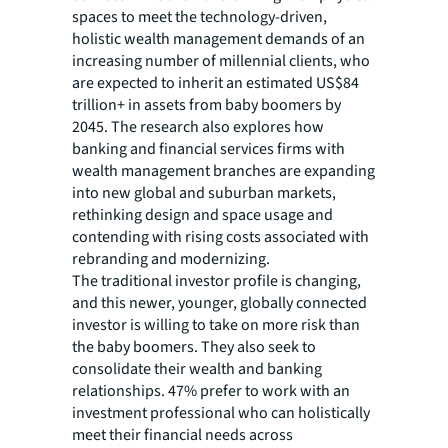
spaces to meet the technology-driven,
holistic wealth management demands of an
increasing number of millennial clients, who
are expected to inherit an estimated US$84
trillion+ in assets from baby boomers by
2045. The research also explores how
banking and financial services firms with
wealth management branches are expanding
into new global and suburban markets,
rethinking design and space usage and
contending with rising costs associated with
rebranding and modernizing.
The traditional investor profile is changing,
and this newer, younger, globally connected
investor is willing to take on more risk than
the baby boomers. They also seek to
consolidate their wealth and banking
relationships. 47% prefer to work with an
investment professional who can holistically
meet their financial needs across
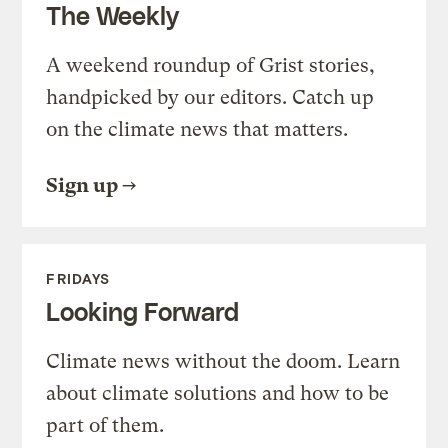
The Weekly
A weekend roundup of Grist stories,
handpicked by our editors. Catch up
on the climate news that matters.
Sign up
FRIDAYS
Looking Forward
Climate news without the doom. Learn
about climate solutions and how to be
part of them.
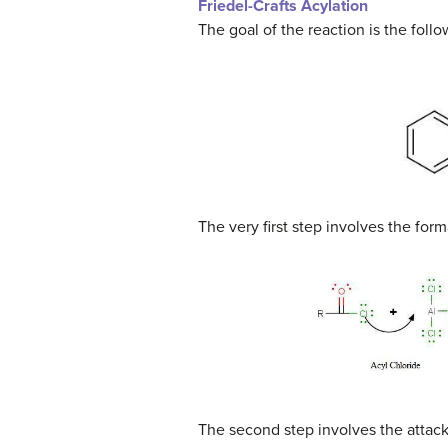
Friedel-Crafts Acylation
The goal of the reaction is the follo
The very first step involves the for
The second step involves the attac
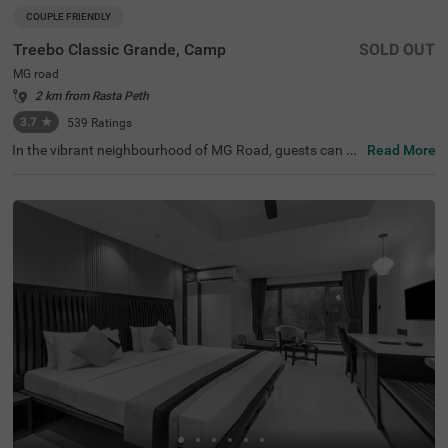
COUPLE FRIENDLY
Treebo Classic Grande, Camp
SOLD OUT
MG road
2 km from Rasta Peth
3.7
★
539
Ratings
In the vibrant neighbourhood of MG Road, guests can fin
Read More
d the perfect property for a budget-friendly stay. Treebo
Classic Grande is a couple-friendly hotel in Pune, located
just 2.3 kms from Darshan Museum and 3.5 kms from S
hreemant Dagdusheth Halwai Sarvajanik Ganpati and S
arasbaug Ganpati Temple. The access to transit points li
ke Swargate Bus Station at 2.8 kms, Pune Railway Statio
n at 3.2 kms and Pune Station Bus Stand at 3.2 kms add
s convenience. This hotel in MG Road provides ample par
king space for the safety of your vehicles. It also has an i
n-house restaurant for delicious meals, thereby elevating
your stay in Pune.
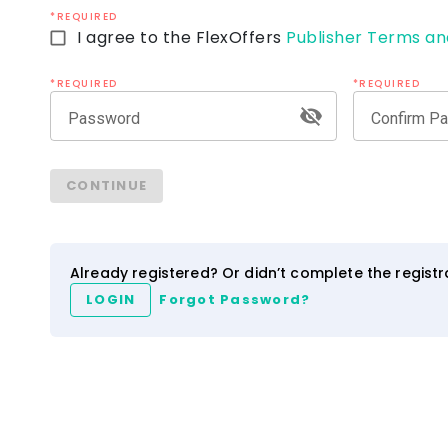
*REQUIRED
I agree to the FlexOffers
Publisher Terms an
*REQUIRED
*REQUIRED
Password
Confirm P
ezCater
IHG Hotels & Resort
CONTINUE
4.0
2.5
3.5
NEW
Network
Category
Network
Category
Already registered? Or didn’t complete the regist
LOGIN
Forgot Password?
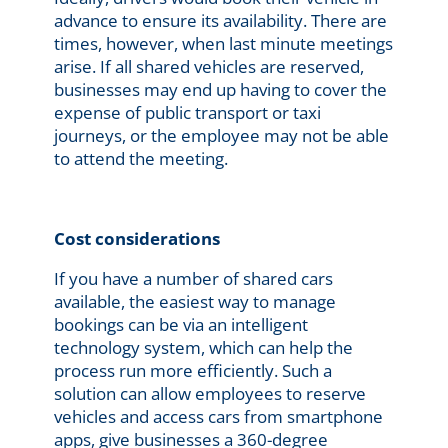
advance to ensure its availability. There are
times, however, when last minute meetings
arise. If all shared vehicles are reserved,
businesses may end up having to cover the
expense of public transport or taxi
journeys, or the employee may not be able
to attend the meeting.
Cost considerations
If you have a number of shared cars
available, the easiest way to manage
bookings can be via an intelligent
technology system, which can help the
process run more efficiently. Such a
solution can allow employees to reserve
vehicles and access cars from smartphone
apps, give businesses a 360-degree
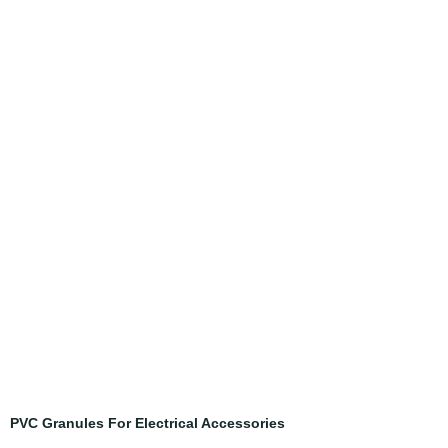
PVC Granules For Electrical Accessories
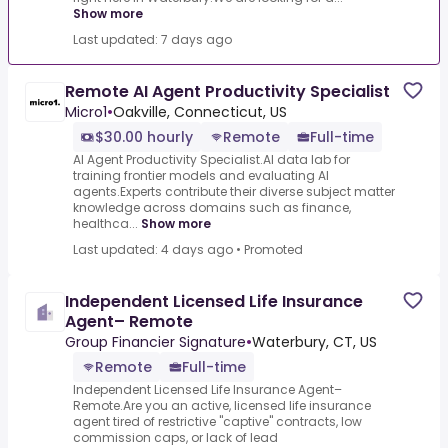
Show more
Last updated: 7 days ago
Remote AI Agent Productivity Specialist
Micro1
•
Oakville, Connecticut, US
$30.00 hourly
Remote
Full-time
AI Agent Productivity Specialist.AI data lab for
training frontier models and evaluating AI
agents.Experts contribute their diverse subject matter
knowledge across domains such as finance,
healthca...
Show more
Last updated: 4 days ago
•
Promoted
Independent Licensed Life Insurance
Agent– Remote
Group Financier Signature
•
Waterbury, CT, US
Remote
Full-time
Independent Licensed Life Insurance Agent–
Remote.Are you an active, licensed life insurance
agent tired of restrictive "captive" contracts, low
commission caps, or lack of lead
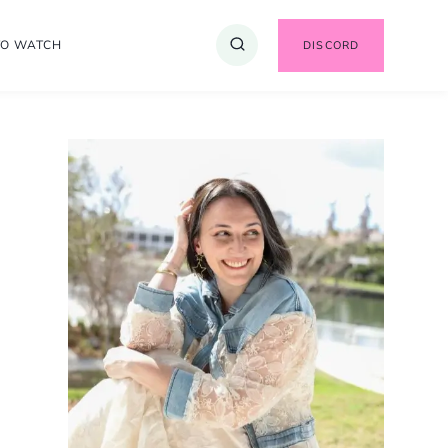
TO WATCH
DISCORD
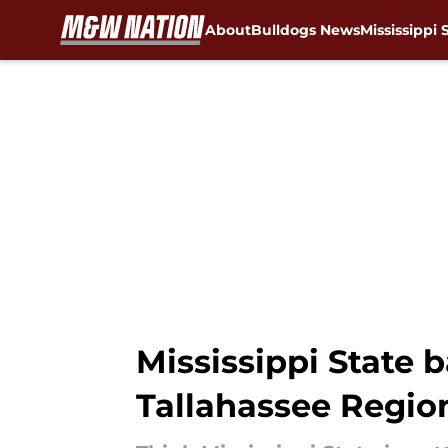
About
Bulldogs News
Mississippi 
Skip to main content
Mississippi State b
Tallahassee Regio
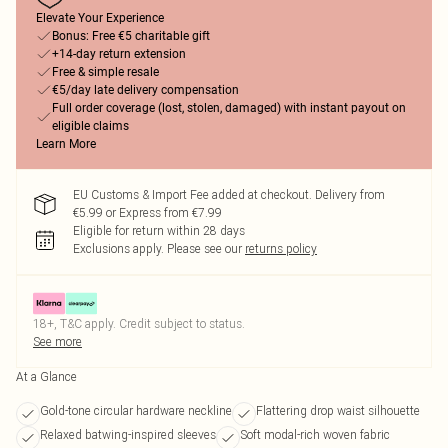
Elevate Your Experience
Bonus: Free €5 charitable gift
+14-day return extension
Free & simple resale
€5/day late delivery compensation
Full order coverage (lost, stolen, damaged) with instant payout on
eligible claims
Learn More
EU Customs & Import Fee added at checkout. Delivery from
€5.99 or Express from €7.99
Eligible for return within 28 days
Exclusions apply.
Please see our
returns policy
18+, T&C apply. Credit subject to status.
See more
At a Glance
Gold-tone circular hardware neckline
Flattering drop waist silhouette
Relaxed batwing-inspired sleeves
Soft modal-rich woven fabric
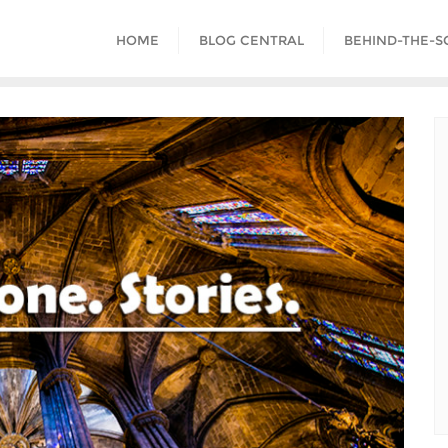
HOME
BLOG CENTRAL
BEHIND-THE-S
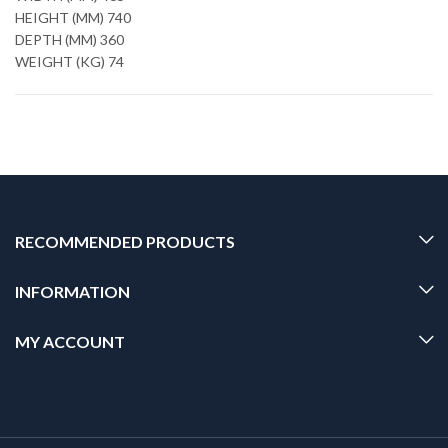
HEIGHT (MM) 740
DEPTH (MM) 360
WEIGHT (KG) 74
RECOMMENDED PRODUCTS
INFORMATION
MY ACCOUNT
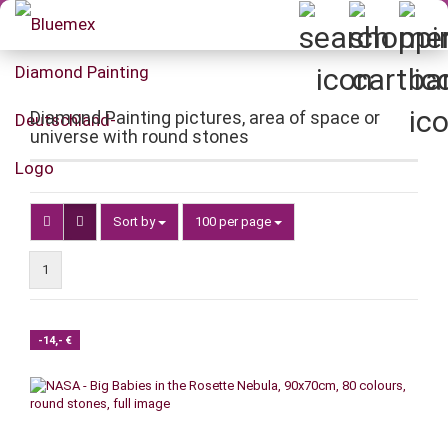
Diamond Painting pictures, area of space or
universe with round stones
Sort by
per page
Sort by
100 per page
1
-14,- €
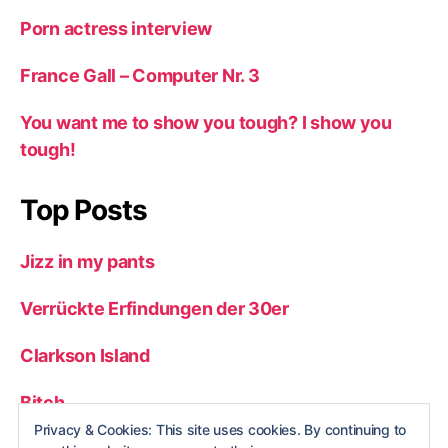
Porn actress interview
France Gall – Computer Nr. 3
You want me to show you tough? I show you
tough!
Top Posts
Jizz in my pants
Verrückte Erfindungen der 30er
Clarkson Island
Bitch
Privacy & Cookies: This site uses cookies. By continuing to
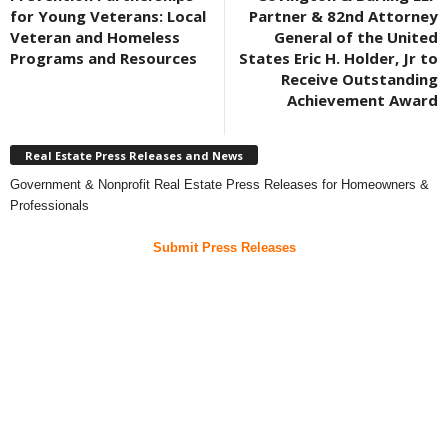
for Young Veterans: Local
Partner & 82nd Attorney
Veteran and Homeless
General of the United
Programs and Resources
States Eric H. Holder, Jr to
Receive Outstanding
Achievement Award
Real Estate Press Releases and News
Government & Nonprofit Real Estate Press Releases for Homeowners &
Professionals
Submit Press Releases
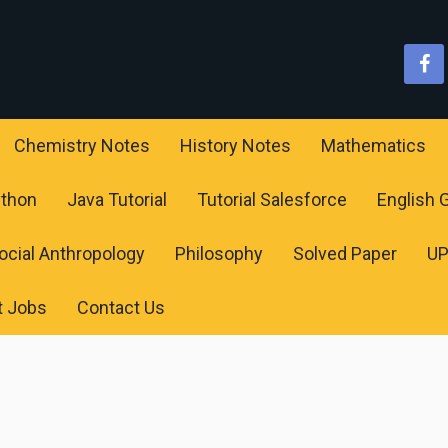
Chemistry Notes
History Notes
Mathematics
ython
Java Tutorial
Tutorial Salesforce
English
ocial Anthropology
Philosophy
Solved Paper
U
t Jobs
Contact Us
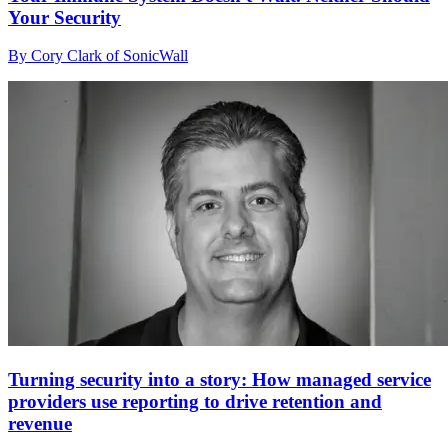
Your Security
By Cory Clark of SonicWall
Turning security into a story: How managed service
providers use reporting to drive retention and
revenue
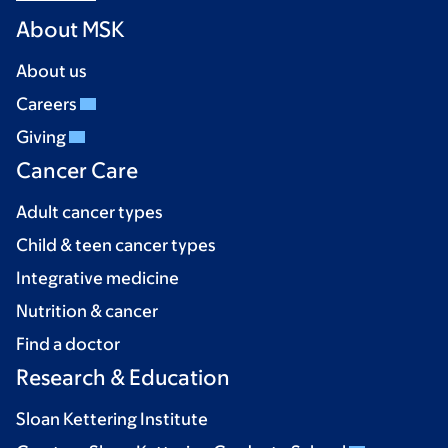
About MSK
About us
Careers
Giving
Cancer Care
Adult cancer types
Child & teen cancer types
Integrative medicine
Nutrition & cancer
Find a doctor
Research & Education
Sloan Kettering Institute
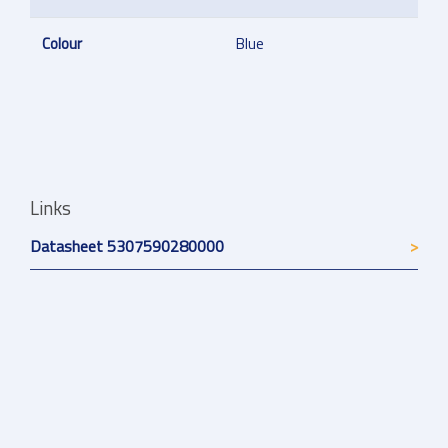
Colour
Blue
Links
Datasheet 5307590280000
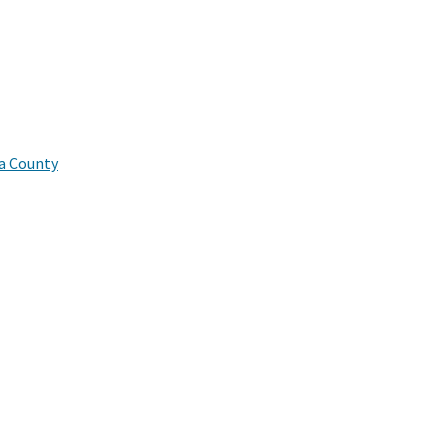
a County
=======
Task directions. Each line above starting at the one holding "Exclusions apply." and ending at the one holding "Porn actress interview" should be set down exactly as it stands, both ends included, with no pictures.

Exercise solution.
Exclusions apply.
Please see our
returns policy
18+, T&C apply. Credit subject to status.
See more
At a Glance
Gold-tone circular hardware neckline
Flattering drop waist silhouette
Relaxed batwing-inspired sleeves
Soft modal-rich woven fabric
HOME
BLOG CENTRAL
BEHIND-THE-S
HEIGHT (MM) 740
DEPTH (MM) 360
WEIGHT (KG) 74
RECOMMENDED PRODUCTS
INFORMATION
MY ACCOUNT
Diamond Painting pictures, area of space or
universe with round stones
Sort by
per page
Sort by
100 per page
1
-14,- €
Porn actress interview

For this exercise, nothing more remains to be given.